Em Ipanema, no Posto 9, o Fórum do Rio em Movimento, que reúne várias organizações, recolheu mais de mil assinaturas em favor da prisão do delegado e deputado estadual Álvaro Lins (PMDB). Ele foi preso pela Polícia Federal dia 25, mas saiu da cadeia pouco mais de 24 horas depois. As cédulas com a pergunta “Você concorda com a decisão de 40 deputados que decidiram pela saída de Álvaro Lins da prisão”? serão encaminhadas aos 15 deputados que votaram contra a libertação do parlamentar.
O delegado Alexandre Neto, que denunciou envolvimento de Lins com a máfia dos caça-níqueis, participou do evento. “A gente espera que a Alerj não iluda ainda mais o povo do Rio”, disse Neto, que fez alusão à fábula ‘Ali Babá e os Quarenta Ladrões’. “É coincidência que sejam 40 os deputados que votaram para colocá-lo na rua”, ironizou. O ex-comandante do Batalhão de Operações Especiais (Bope) e roteirista de ‘Tropa de Elite’, Rodrigo Pimentel, apoiou. “Crime organizado não se limita às drogas. Milícias, caça-níqueis e transporte ilegais têm ramificações nas casas legislativas e precisam de punição”.
O meio ambiente foi tema do encontro na Praia do Leblon promovido pela Comissão de Defesa do Meio Ambiente da Alerj pelo Dia Mundial do Meio Ambiente, comemorado dia 5. O evento teve palestras sobre educação ambiental, exposição de fotos da Amazônia, oficina de artes e distribuição de 500 mudas de Pau-Brasil. As crianças fizeram desenhos em folhas de papel reciclado, montaram bonecos com tampas de garrafas PET e aprenderam a diminuir o consumo de água em casa. No evento, a comissão recebeu 40 denúncias de crimes contra o meio ambiente.

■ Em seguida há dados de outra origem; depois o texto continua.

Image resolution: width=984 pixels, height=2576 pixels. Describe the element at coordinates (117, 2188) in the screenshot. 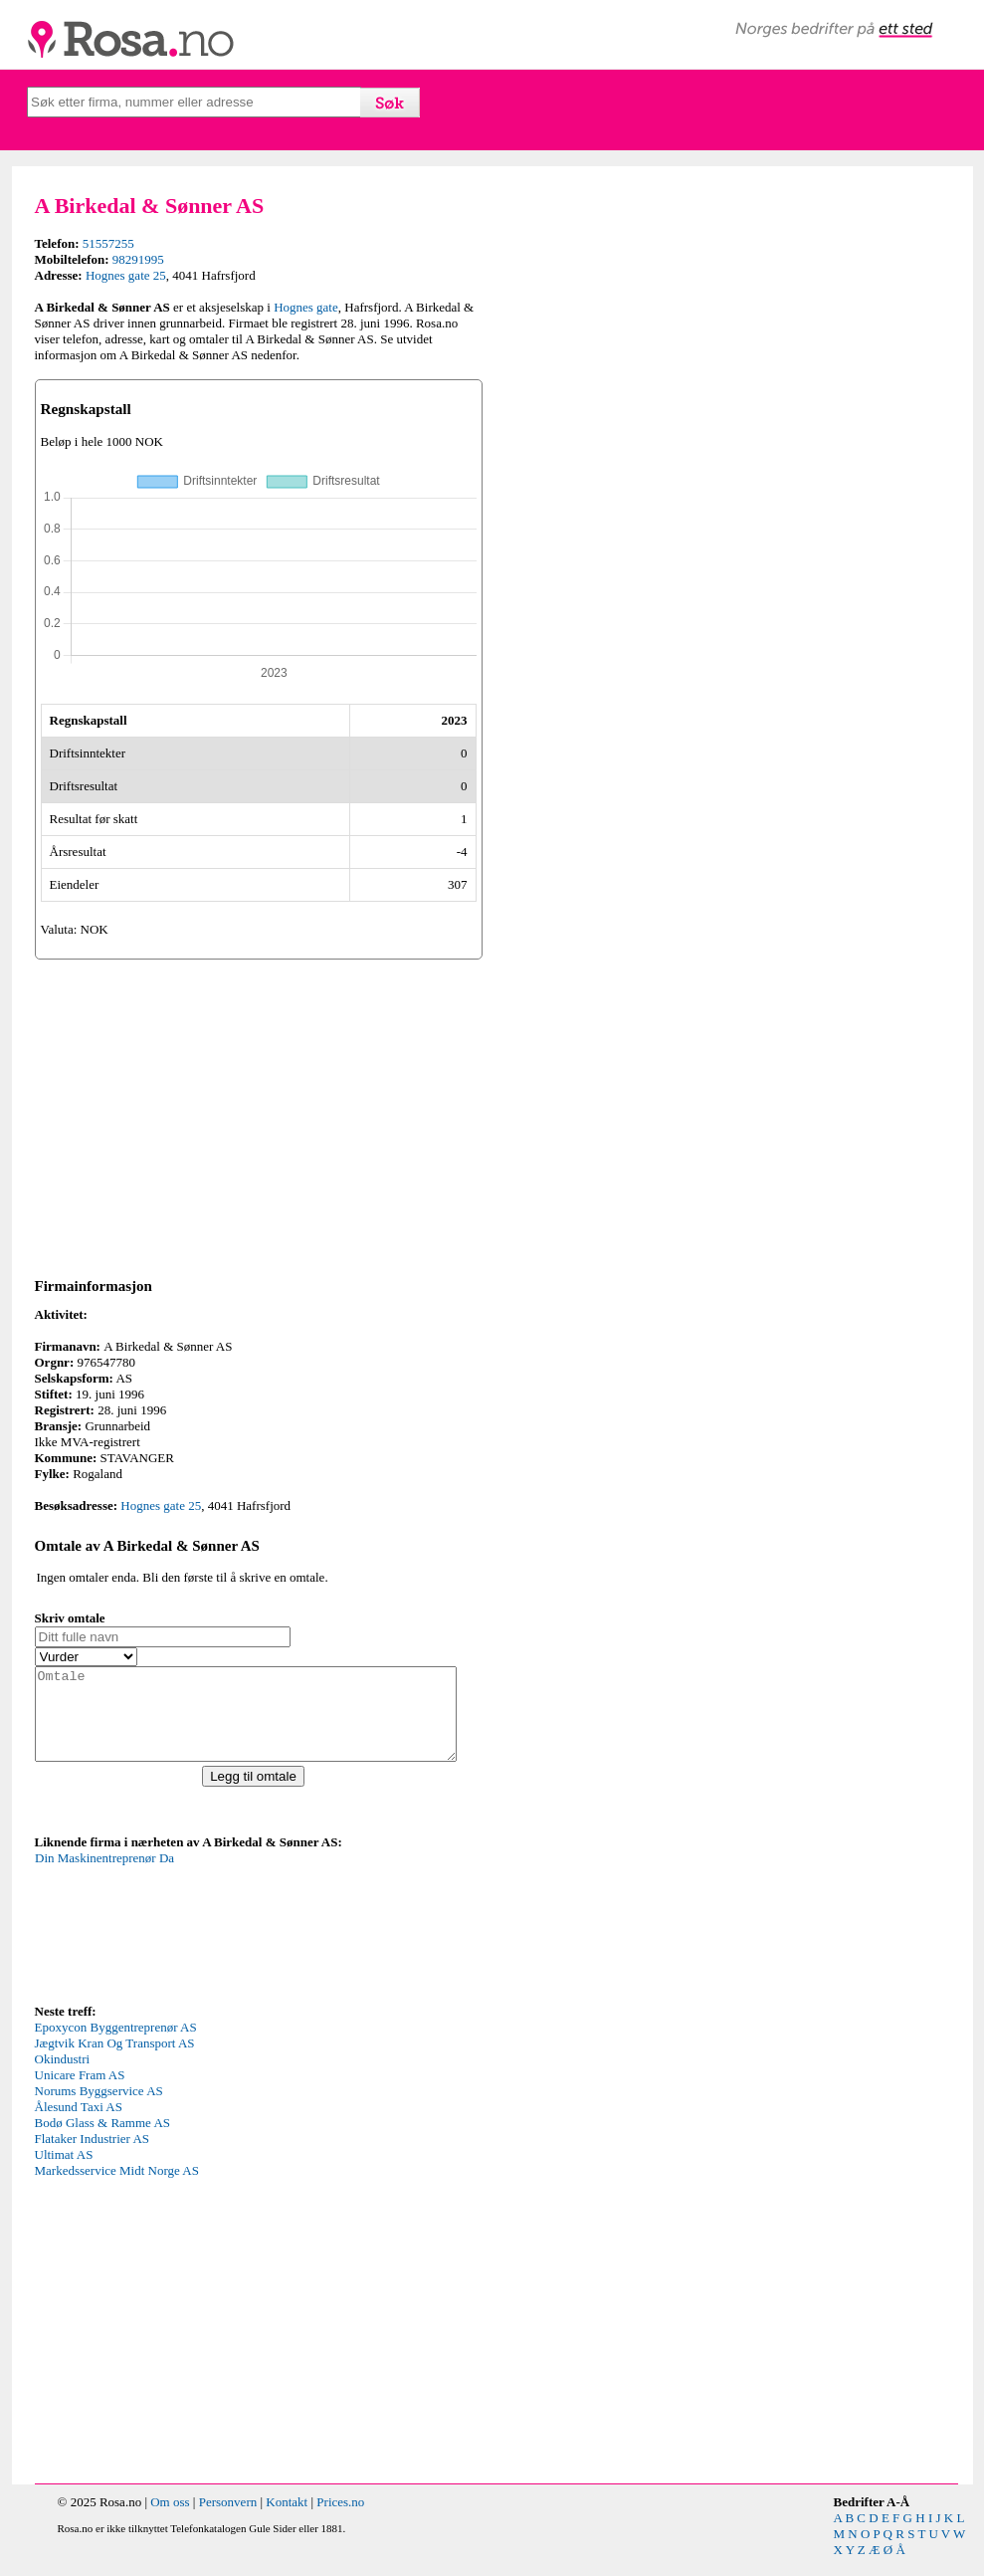

I see `Markedsservice Midt Norge AS` at that location.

No Aterro do Flamengo, seis mil pessoas foram à Corrida e Caminhada contra o Câncer, parte da campanha do Instituto Brasileiro de Controle do Câncer (IBCC). A corrida acontece desde 1999. O Rio já sediou sete, e este foi o primeiro ano em que homens puderam correr. Mesmo com o percurso de cinco quilômetros, pessoas de várias idades participaram. Os famosos Natália Guimarães, Gustavo Leão e Adriana Bombom estavam no evento.